El Gringo Brauer y Tapioca, por un lado. El Reverendo Pearson junto a su hija
Leni, por el otro. El encuentro se da en el monte chaqueño, casi pareciera que
en sus mismas entrañas, entre carrocerías de autos carcomidas por el óxido,
pero rebosantes de caminos, de kilómetros y de historias.
El
Gringo es un mecánico rudo, noble y algo huraño, Tapioca su entrañable
ayudante. El Reverendo es un predicador itinerante. Con grandes dotes como
orador, entrega su vida a enseñar el camino para retornar las ovejas
descarriadas en la senda de cristo. El encuentro se da cuándo el vehículo en el
que el Reverendo y su hija viajaban se descompone. El mecánico y su joven
ayudante (que en su inocencia y pureza asumirá un papel central en el relato)
serán los encargados de componerlo. En el medio se da una fugaz convivencia.

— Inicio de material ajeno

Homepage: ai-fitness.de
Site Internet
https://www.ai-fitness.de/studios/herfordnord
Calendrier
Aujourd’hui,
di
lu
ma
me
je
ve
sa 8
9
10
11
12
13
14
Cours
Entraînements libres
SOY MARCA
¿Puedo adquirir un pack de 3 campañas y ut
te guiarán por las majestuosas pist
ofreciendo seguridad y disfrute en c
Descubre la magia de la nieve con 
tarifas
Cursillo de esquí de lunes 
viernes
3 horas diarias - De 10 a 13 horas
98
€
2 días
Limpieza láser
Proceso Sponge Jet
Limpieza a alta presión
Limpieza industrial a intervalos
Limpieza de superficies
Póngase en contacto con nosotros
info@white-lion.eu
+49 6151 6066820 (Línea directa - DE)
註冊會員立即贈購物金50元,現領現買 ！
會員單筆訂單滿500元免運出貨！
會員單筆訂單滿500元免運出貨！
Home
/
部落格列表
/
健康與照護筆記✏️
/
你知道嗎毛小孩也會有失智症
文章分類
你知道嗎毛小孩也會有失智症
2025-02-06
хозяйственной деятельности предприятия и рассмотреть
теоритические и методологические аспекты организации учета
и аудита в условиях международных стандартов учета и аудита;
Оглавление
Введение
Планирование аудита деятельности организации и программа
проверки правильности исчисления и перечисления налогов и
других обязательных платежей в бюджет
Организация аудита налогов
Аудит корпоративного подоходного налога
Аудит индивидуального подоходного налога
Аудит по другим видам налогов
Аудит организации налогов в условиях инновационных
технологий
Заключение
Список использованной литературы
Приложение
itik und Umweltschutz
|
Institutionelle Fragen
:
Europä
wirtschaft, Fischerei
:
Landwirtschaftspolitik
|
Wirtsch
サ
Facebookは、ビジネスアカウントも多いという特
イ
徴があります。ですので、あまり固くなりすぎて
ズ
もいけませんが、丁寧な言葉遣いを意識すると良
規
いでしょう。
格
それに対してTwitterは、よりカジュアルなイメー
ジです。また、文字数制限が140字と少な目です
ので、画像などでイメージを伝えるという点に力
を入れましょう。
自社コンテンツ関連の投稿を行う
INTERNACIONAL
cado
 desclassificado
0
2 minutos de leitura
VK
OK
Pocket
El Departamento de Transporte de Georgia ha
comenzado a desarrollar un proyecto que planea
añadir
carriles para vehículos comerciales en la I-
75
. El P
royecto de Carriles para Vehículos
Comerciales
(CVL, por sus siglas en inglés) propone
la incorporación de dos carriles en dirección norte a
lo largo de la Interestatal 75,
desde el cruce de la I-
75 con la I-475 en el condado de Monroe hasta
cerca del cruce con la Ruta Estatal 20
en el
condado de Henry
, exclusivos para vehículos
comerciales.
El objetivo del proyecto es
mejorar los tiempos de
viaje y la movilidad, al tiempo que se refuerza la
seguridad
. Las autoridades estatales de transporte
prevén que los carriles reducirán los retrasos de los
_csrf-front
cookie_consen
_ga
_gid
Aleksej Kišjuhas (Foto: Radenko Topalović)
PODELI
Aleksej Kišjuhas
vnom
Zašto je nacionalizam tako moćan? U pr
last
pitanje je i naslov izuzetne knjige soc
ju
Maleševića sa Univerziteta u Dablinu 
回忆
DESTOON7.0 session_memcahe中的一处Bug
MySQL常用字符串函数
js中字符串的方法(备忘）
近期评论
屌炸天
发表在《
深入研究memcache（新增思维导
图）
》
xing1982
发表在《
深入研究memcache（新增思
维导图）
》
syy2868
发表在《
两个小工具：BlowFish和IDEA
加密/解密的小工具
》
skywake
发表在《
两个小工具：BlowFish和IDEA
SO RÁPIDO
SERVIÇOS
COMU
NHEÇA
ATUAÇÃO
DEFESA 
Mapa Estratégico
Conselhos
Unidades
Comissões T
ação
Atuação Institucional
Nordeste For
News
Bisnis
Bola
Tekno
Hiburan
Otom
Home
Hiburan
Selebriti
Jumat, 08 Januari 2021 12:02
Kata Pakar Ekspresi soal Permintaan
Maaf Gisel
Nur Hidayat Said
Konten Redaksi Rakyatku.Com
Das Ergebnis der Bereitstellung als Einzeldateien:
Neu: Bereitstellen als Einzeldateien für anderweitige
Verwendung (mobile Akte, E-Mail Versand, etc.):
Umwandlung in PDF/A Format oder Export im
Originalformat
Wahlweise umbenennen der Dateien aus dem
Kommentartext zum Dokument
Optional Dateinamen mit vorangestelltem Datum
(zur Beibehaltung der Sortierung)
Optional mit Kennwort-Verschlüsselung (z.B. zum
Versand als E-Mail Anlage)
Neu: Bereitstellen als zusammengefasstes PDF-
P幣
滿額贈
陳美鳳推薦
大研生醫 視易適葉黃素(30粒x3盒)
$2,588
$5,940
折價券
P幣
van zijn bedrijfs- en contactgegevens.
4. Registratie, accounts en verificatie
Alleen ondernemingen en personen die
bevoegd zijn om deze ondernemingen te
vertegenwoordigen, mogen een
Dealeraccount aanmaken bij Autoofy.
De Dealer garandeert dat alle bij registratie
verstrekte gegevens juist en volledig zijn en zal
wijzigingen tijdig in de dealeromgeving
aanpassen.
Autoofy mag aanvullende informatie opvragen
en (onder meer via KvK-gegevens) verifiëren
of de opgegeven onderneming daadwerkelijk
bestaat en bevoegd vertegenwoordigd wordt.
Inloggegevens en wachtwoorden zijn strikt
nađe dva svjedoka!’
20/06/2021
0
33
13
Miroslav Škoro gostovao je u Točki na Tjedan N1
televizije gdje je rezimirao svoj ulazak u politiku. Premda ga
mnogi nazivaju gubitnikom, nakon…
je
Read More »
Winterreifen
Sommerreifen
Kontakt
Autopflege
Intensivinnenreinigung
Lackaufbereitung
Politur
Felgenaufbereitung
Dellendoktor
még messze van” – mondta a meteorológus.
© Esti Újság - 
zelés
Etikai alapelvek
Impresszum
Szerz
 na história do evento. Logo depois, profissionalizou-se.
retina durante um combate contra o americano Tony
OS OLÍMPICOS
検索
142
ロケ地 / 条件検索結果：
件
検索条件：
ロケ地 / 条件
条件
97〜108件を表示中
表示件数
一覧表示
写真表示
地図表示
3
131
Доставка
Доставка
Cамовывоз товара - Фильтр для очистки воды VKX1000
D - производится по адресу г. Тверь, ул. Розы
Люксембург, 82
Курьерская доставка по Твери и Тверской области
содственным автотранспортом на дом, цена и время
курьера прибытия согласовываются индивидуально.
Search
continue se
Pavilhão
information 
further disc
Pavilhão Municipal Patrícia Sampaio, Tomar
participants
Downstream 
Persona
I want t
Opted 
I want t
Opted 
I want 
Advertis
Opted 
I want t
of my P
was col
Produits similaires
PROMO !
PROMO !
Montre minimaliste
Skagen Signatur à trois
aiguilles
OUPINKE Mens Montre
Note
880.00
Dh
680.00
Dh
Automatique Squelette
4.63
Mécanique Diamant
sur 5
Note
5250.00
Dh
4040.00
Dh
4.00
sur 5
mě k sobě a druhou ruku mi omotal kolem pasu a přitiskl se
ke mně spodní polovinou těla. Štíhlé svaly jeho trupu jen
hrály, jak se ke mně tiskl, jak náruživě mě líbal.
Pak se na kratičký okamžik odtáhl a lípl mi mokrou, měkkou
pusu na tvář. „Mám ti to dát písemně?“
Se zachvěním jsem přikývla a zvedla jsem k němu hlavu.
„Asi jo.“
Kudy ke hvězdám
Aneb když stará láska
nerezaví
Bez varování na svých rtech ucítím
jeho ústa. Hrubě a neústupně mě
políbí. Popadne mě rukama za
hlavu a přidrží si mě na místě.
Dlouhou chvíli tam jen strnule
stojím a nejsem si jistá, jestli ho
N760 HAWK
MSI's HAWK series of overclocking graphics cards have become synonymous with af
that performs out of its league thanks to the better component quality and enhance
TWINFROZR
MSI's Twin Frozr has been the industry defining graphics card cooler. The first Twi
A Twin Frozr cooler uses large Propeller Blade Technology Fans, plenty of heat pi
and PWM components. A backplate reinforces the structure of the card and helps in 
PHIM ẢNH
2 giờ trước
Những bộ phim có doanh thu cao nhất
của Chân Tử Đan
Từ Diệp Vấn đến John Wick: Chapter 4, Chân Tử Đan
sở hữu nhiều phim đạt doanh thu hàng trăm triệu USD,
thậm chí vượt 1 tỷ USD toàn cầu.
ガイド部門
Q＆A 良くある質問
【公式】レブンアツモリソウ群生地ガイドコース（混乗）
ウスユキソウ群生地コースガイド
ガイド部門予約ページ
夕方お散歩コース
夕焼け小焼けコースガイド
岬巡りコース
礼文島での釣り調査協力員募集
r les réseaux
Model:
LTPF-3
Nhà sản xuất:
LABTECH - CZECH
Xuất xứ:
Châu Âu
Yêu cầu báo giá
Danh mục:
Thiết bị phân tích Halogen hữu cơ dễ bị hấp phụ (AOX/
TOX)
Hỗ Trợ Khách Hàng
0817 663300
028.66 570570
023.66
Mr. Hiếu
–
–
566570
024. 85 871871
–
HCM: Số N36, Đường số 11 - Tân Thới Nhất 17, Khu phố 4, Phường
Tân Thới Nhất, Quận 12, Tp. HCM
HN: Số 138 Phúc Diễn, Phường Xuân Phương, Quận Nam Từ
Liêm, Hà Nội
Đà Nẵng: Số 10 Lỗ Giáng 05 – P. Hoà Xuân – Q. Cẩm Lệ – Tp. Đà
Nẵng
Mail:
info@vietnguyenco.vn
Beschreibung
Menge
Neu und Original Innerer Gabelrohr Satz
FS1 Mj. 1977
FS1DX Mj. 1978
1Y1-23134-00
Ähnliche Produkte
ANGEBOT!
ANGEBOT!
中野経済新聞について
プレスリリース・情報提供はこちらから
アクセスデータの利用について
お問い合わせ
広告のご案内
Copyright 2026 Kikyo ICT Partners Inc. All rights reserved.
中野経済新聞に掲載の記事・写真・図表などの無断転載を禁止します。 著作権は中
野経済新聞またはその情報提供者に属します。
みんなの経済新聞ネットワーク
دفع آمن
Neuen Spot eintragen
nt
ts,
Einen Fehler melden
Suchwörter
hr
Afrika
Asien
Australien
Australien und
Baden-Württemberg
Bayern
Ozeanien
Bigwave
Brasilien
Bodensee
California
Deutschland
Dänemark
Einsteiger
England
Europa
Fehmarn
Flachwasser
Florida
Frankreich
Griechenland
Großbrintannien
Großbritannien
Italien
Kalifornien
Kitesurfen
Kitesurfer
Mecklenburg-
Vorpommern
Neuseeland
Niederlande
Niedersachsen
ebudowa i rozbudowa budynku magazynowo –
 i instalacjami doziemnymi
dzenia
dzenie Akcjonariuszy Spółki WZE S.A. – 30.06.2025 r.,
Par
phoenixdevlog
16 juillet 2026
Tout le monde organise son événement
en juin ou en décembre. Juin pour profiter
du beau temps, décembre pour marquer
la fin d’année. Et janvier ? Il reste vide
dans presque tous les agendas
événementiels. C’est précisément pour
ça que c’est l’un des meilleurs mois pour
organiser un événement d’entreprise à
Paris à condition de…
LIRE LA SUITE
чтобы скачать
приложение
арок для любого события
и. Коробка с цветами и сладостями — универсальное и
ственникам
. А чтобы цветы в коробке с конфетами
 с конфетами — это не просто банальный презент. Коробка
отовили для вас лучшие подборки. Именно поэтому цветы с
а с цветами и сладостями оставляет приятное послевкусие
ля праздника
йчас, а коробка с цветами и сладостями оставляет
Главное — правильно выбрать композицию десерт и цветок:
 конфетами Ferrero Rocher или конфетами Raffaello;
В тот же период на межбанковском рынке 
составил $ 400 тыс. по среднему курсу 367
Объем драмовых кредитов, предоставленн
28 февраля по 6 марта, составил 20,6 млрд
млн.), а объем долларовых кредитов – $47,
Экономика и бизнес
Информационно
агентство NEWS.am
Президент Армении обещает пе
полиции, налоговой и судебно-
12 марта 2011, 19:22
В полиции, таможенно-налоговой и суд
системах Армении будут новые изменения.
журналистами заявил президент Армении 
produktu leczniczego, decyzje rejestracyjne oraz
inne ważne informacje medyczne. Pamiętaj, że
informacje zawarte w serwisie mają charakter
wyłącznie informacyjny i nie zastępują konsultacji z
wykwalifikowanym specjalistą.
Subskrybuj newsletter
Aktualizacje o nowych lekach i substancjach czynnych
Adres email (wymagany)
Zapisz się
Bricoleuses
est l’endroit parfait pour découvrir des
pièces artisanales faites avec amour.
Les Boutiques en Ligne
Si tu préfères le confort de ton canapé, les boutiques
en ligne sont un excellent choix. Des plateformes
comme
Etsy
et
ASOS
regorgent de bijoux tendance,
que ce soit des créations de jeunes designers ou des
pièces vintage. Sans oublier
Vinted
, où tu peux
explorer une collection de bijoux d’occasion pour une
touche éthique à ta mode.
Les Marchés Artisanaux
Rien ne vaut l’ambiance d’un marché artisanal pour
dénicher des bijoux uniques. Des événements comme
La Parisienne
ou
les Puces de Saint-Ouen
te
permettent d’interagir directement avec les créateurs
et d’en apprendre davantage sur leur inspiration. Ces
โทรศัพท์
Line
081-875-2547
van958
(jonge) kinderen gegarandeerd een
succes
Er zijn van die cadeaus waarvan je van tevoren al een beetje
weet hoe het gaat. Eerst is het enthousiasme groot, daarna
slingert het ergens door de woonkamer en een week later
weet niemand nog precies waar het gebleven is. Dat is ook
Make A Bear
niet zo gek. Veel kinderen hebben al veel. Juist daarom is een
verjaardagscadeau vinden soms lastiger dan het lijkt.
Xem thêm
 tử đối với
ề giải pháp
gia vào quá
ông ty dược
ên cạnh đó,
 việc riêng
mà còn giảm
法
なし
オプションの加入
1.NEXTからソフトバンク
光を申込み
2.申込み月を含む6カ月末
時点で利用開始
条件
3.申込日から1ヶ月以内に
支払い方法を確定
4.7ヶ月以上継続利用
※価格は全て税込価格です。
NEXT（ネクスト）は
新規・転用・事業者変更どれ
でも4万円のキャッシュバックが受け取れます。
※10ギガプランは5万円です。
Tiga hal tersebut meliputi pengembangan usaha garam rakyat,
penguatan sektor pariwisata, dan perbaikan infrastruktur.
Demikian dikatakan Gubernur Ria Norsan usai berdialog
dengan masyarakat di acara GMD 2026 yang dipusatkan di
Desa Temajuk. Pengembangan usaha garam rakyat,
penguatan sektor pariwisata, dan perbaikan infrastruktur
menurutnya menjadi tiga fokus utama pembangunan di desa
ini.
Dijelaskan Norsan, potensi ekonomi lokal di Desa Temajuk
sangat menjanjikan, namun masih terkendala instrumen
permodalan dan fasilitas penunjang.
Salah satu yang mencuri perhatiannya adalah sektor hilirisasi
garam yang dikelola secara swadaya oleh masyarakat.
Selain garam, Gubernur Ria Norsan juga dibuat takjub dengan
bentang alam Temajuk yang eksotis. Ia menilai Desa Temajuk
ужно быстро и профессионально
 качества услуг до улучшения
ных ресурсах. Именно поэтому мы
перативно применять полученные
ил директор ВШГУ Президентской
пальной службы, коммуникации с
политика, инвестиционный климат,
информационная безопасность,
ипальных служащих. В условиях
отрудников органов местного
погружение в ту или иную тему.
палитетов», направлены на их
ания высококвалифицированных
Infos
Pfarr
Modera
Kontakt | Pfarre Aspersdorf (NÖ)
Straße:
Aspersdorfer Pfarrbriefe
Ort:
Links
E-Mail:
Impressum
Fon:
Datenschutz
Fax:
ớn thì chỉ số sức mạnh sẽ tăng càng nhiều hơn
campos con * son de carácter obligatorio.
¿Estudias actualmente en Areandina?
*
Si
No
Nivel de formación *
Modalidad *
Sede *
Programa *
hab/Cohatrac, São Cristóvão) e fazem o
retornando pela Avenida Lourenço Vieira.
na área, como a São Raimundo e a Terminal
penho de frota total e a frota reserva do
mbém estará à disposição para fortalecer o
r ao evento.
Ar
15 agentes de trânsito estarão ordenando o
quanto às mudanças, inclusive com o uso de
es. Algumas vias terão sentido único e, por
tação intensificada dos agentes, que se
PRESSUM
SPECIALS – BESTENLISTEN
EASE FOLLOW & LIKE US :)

Potente e intensa, marcada por climas, diálogos, recuerdos, historias de vida
que confluyen y se entrelazan.
Los
diálogos merecen una mención especial. Su precisión define de una manera
notable los contornos de cada personaje. Uno podría leer sólo esos diálogos,
aislados del resto del texto, e imaginarse a cada uno de ellos sin riesgo a
falsearlos. Escuchar sólo sus voces, su tono, su elocuencia (o la falta de
ella) permite ver cuerpos, imaginar ropas, o fantasear sobre historias de vida
tal cómo si ellos estuvieran parados delante de uno. Luego viene la voz de ese
narrador para confirmar aquello que surge de los diálogos. Una voz que por
momentos se acerca a los personajes, se mimetiza con ellos, y en otros se aleja
y los trasciende.
Otro
elemento que contribuye con la potencia poética de El viento que arrasa es el resultado de un encuentro simbólico. Ese
cristianismo un tanto alejado de la ortodoxia católica más difundida en estos
pagos que encarna el Reverendo (su nombre es Pearson), por un lado. Y el
paisaje de monte, la sutil desolación de un lugar que pareciera haber sido
abandonado por Dios y el Hombre, definido en el Gringo Brauer. La cristiandad,
vivida en un sentido “anglosajón” (evangélico, sería correcto decir) con una
inmensa fe en el rol del predicador y su poder de oratoria, de puesta en escena
y de entrega fervorosa, contrasta con el árido paisaje de provincia, y el
desdén visceral (aunque quizá algo resentido, desesperanzado) del Brauer por
toda fe.
En
definitiva, El viento que arrasa es
una novela (del tipo nouvelle) particular. Corta y contundente, pareciera
desbordar permanentemente el argumento, la historia que relata y su linealidad.
Como si su sentido oculto no fuera sólo narrar, sino más bien, liberar ese
ritmo del que brota la poesía. Volviendo sobre Valery, podría figurarse El viento que arrasa como un bello
desfile en que la lengua danza, baila, brilla, al tiempo que avanza, a través
del baile, hacia su meta.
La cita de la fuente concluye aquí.